PerseusDL / treebank_data

Perseus Treebank Data
70 stars 45 forks source link

v.2.1 Missing @cite values in urn:cts:greekLit:tlg0012.tlg001.perseus-grc1.tb #27

Open Eumaeus opened 4 years ago

Eumaeus commented 4 years ago

The @cite attribute is empty when the token is a mark of punctuation. If punctuation is part of the Edition, it belongs to citable passages as much as any word-token.

francescomambrini commented 4 years ago

Assigning @cite attribute to punctuation would also help reconstructing the text from the treebank. So definitely +1 to that!

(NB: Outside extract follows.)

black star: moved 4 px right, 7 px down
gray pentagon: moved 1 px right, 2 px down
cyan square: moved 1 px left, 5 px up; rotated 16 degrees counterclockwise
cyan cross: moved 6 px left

gcelano commented 4 years ago

I do not remember I have introduced @cite, but rather kept them if present. @balmas, was @cite assigned in Arethusa?

balmas commented 4 years ago

I don't believe this was done by Perseids or Arethusa. At least I can't find any reference to it in the code.

gcelano commented 4 years ago

In any case, yes, cts should also be applied to punctuation marks. This is what I am doing:

https://git.informatik.uni-leipzig.de/celano/latinnlp/-/tree/master/temporary

Is there any new reference style for cite? It can be inferred from, for example:

https://git.informatik.uni-leipzig.de/celano/latinnlp/-/blob/master/temporary/phi0588.abo005.perseus-lat2/phi0588.abo005.perseus-lat2.tok01.xml

but this can be transformed into something more easily readable.